An impressive amount of information
NIA is among the leaders across NIH in making data, especially longitudinal data, available to the wider research community. The Division of Behavioral and Social Research recently asked an ad hoc committee to review its major data projects and assess whether they provide an “adequate basis for behavioral and social research on aging during the coming decade.”
The committee included past and current members of the National Advisory Council on Aging, and several other experts on the production and analysis of complex data sets. Dr. Eileen Crimmins of the University of Southern California chaired the committee, which presented its report at the January meeting of the Council.
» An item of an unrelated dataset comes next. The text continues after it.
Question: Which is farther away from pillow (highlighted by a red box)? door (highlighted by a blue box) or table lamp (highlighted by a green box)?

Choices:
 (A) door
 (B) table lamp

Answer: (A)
Several major scientific societies and units of the National Academies of Science, Engineering and Mathematics, provided input for the review, included as appendices to the report.
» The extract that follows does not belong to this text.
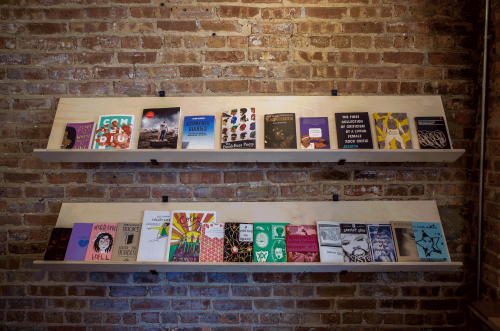 Locate an element on the screen. reading material on the top shelf only is located at coordinates (431, 131), (390, 132), (349, 134), (312, 136), (278, 136), (236, 134), (197, 139), (150, 139), (112, 138), (75, 140). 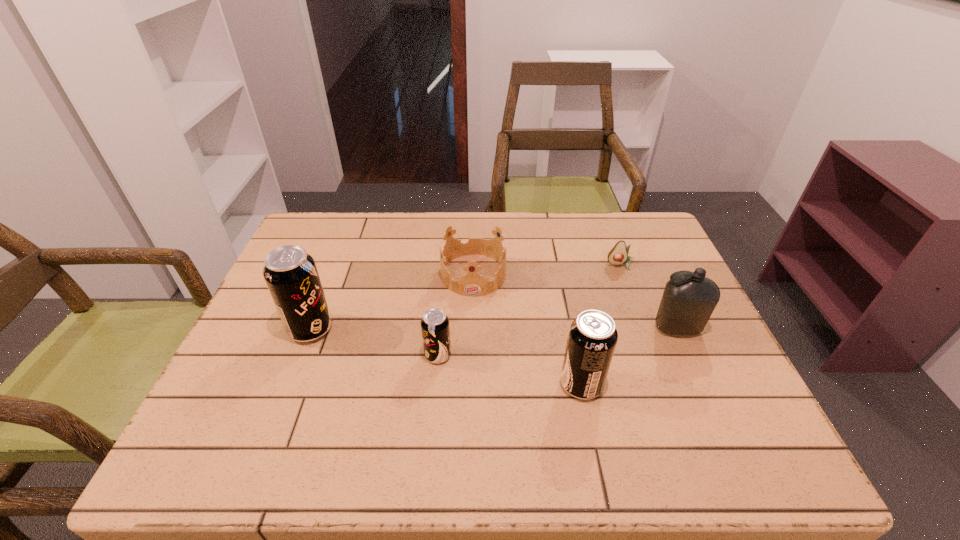 Image resolution: width=960 pixels, height=540 pixels. Identify the location of vacant space situated 0.370m on the seed side of the shortest object. (663, 377).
Among the many data sets that the committee reviewed were:
- The Health and Retirement Study
- Midlife in the United States II
- Panel Study of Income Dynamics
- National Social Life, Health and Aging Project
- National Health and Aging Trends Study
These major data projects collect self-reported data on many aspects of aging, health, and well-being. They also link information on physical performance, cognitive function and dementia, utilization of acute and long-term health care, social environments, and family resources, and so are used by researchers in many disciplines studying trajectories of aging and health outcomes
Results and recommendations
The report, posted on the NIA website, included both strategic and practical recommendations. Several of the recommendations mentioned that the increasingly interdisciplinary nature of research makes linkages to biospecimens, clinical data and other administrative records an important goal for social and behavioral research databases. The committee urged NIA to develop data resources for research on causes of health disparities at older ages to inform efforts throughout the lifecourse to prevent or ameliorate late-life disparities. Cross-national comparative research, the committee noted, can be very valuable but can also require significant work to harmonize measures and promote data access. The committee also encouraged methodological research to increase the information value of questions thus reducing the burden on respondents, and to safeguard the confidentiality of complex data.
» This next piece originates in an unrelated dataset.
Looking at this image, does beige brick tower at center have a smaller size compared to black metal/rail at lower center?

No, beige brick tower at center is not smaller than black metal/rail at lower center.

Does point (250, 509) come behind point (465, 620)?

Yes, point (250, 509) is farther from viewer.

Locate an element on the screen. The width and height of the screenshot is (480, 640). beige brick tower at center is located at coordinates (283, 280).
NIA has also recently posted a Request for Information (RFI) on data sharing across all scientific disciplines which is open until April 15, 2017: https://grants.nih.gov/grants/guide/notice-files/NOT-AG-17-001.html
To meet our goal of keeping these and other major data resources useful for new generations of scientists and promoting the sharing of data, we must regularly review and analyze these data. And, we will always need to learn from your experiences.